The Neekerbreekers are described as "evil relatives of the cricket." They lived in the Midgewater Marshes, east of Bree in central Eriador. They were given the onomatopoeic nickname Neekerbreekers by Sam Gamgee, referring to their incessant chirping at night.
Some individual birds play a notable role in their own right in Tolkien's writings.
One of the great eagles, Gwaihir is perhaps best known for rescuing Gandalf from the tower of Orthanc, ending Gandalf's captivity by Saruman. Also, Gwaihir rescued Gandalf after his battle with the balrog in Moria. He, his brother Landroval, and Meneldor accompanied Gandalf to rescue Sam and Frodo from Mount Doom at the end of the War of the Ring.
One of the great Ravens of Erebor (the Lonely Mountain).
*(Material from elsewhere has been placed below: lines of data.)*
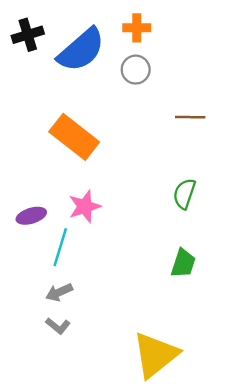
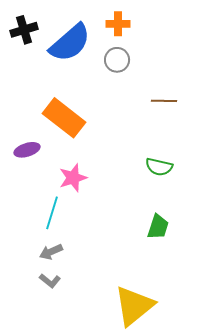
green semicircle: (184, 194) -> (159, 167), turned -96
purple ellipse: (31, 216) -> (27, 150), moved

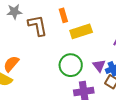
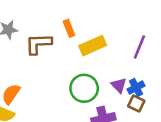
brown L-shape: (37, 25) -> (38, 44), turned -75

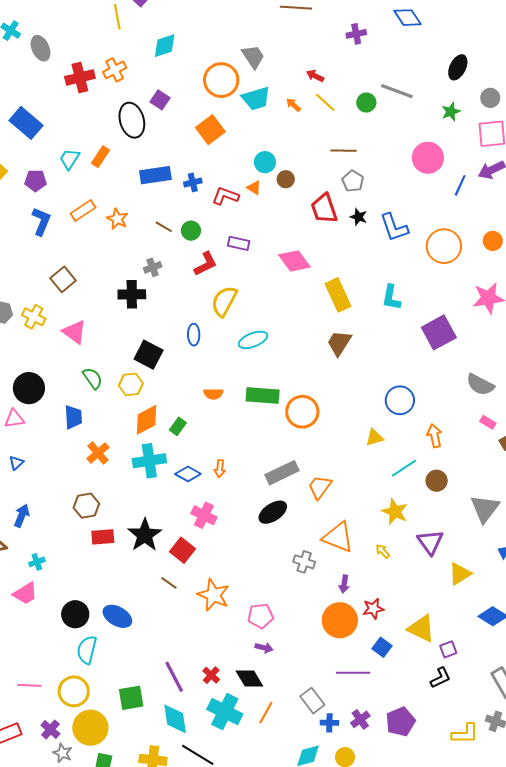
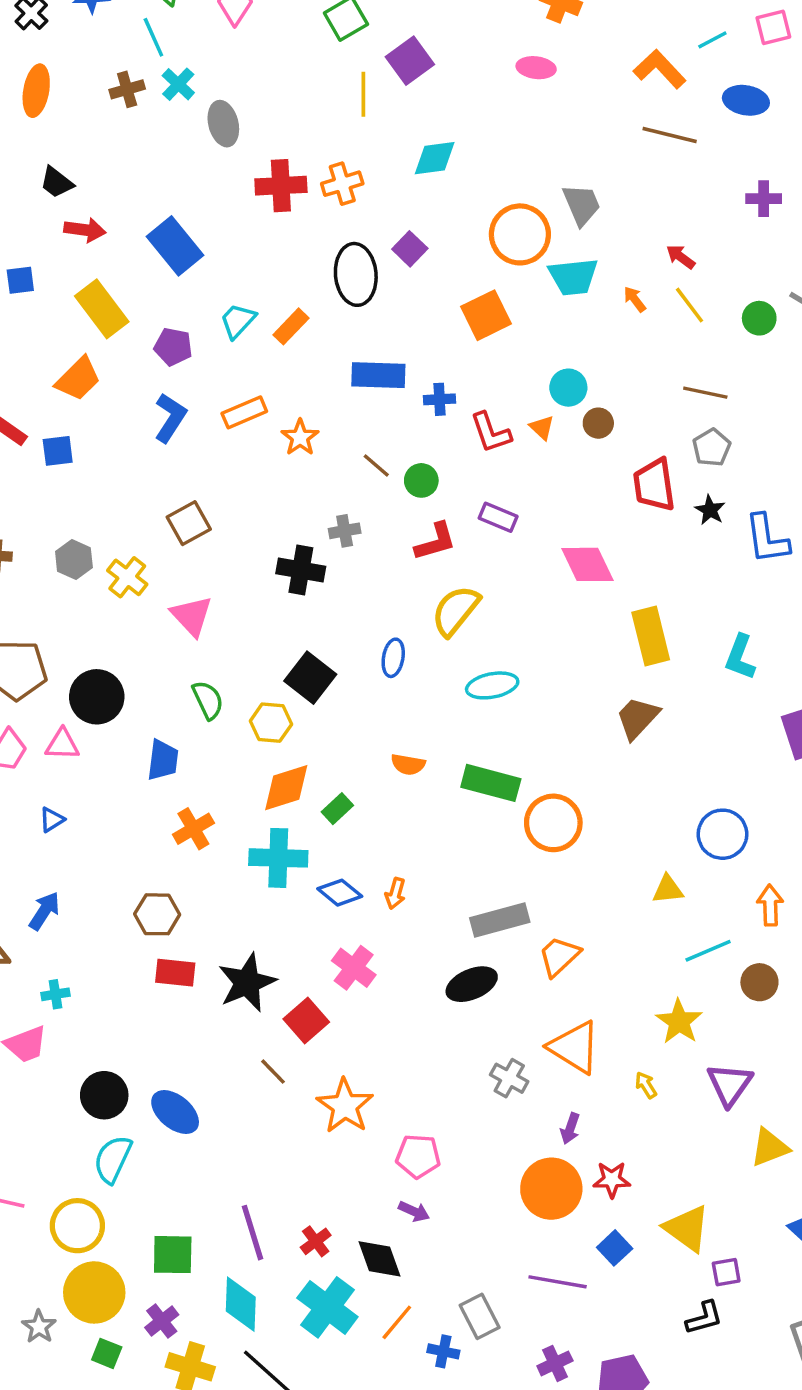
red L-shape: (225, 196) -> (491, 433), turned -140
blue cross: (329, 723) -> (443, 1351), moved
purple cross: (50, 729) -> (162, 1321), moved

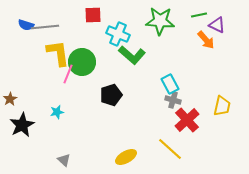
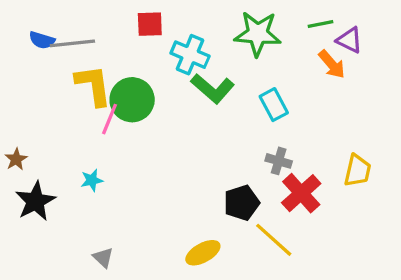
cyan rectangle: (170, 84) -> (274, 105), moved
black pentagon: (111, 95) -> (242, 203), moved

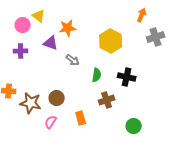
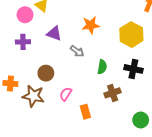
orange star: (68, 28) -> (91, 25), moved
yellow hexagon: (111, 41) -> (131, 35), moved
brown circle: (57, 98) -> (46, 73), moved
pink semicircle: (51, 122) -> (66, 94), moved

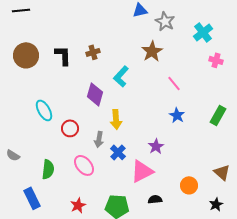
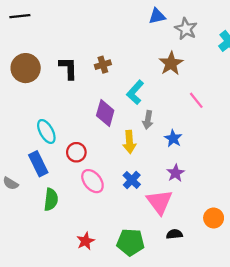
blue star: (177, 115) -> (173, 138), moved
gray arrow: (99, 139) -> (148, 120), moved
pink ellipse: (84, 165) -> (92, 181), moved
pink triangle: (142, 171) -> (159, 202), turned -40
blue rectangle: (32, 198) -> (38, 164), moved

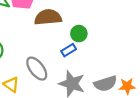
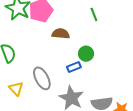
brown semicircle: (48, 17) -> (61, 34), size x0.7

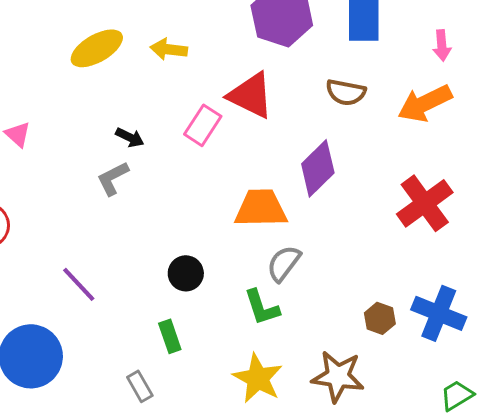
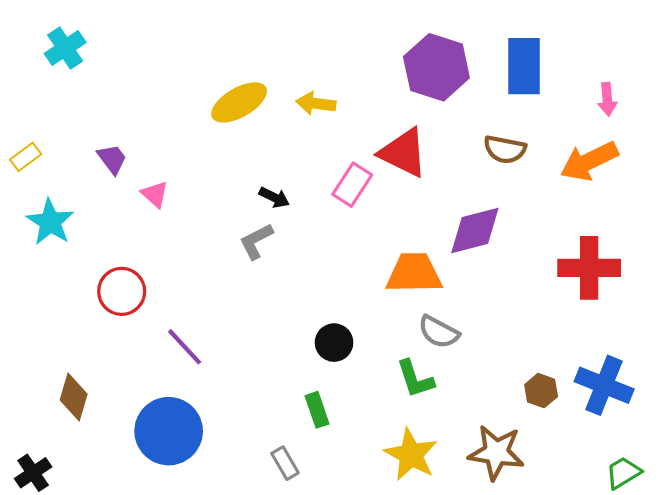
purple diamond: (318, 168) -> (475, 231), turned 30
red cross: (425, 203) -> (589, 268), turned 36
gray semicircle: (284, 263) -> (439, 332), turned -99
purple line: (79, 284) -> (185, 347), moved

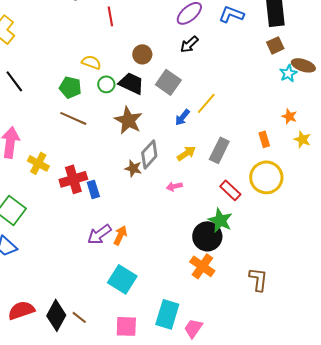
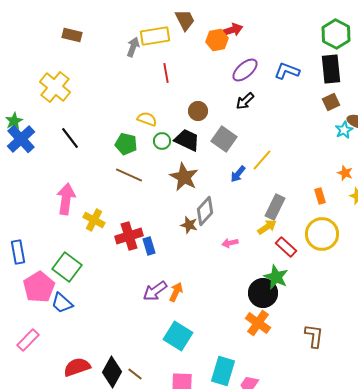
yellow arrow: (186, 153) -> (267, 227), moved

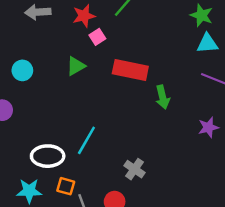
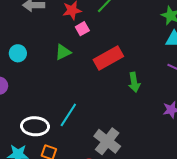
red rectangle: (130, 70) -> (108, 58), turned -44
gray cross: (134, 169) -> (107, 141), size x1.5

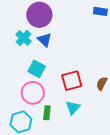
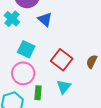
blue triangle: (45, 40) -> (45, 19), moved
red square: (72, 81) -> (62, 60), turned -35

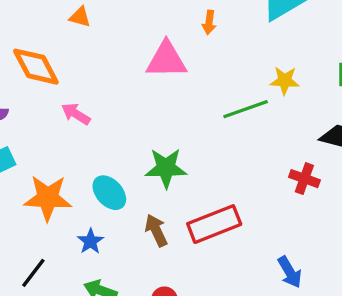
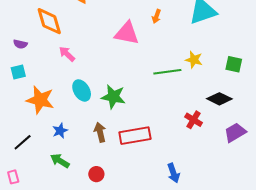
cyan ellipse: (109, 193) -> (82, 90), moved

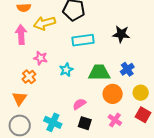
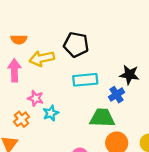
blue cross: (127, 69) -> (117, 95), moved
cyan star: (66, 70) -> (51, 113), moved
The son of Carc, born in T.A. 2788. By the time of the Quest of Erebor organised by Thorin II Oakenshield, Roäc had become the leader of the great ravens, although it is stated that "he was getting blind, he could hardly fly, and the top of his head was bald." With his and his flock's help, Thorin's company gathered news and communicated with Dáin II Ironfoot before the Battle of Five Armies.
The Lord of Eagles in the First Age, said in The Silmarillion to be the "mightiest of all birds that have ever been", with a wingspan of thirty fathoms (54.9 meters, or 180 feet) and a beak of gold. His name translates from Sindarin, an Elven tongue devised by Tolkien, as 'King of Eagles'; its cognate form in Quenya, another Elven language, is Sorontar. He led the eagles during most of their appearances in The Silmarillion, and has a significant role of his own.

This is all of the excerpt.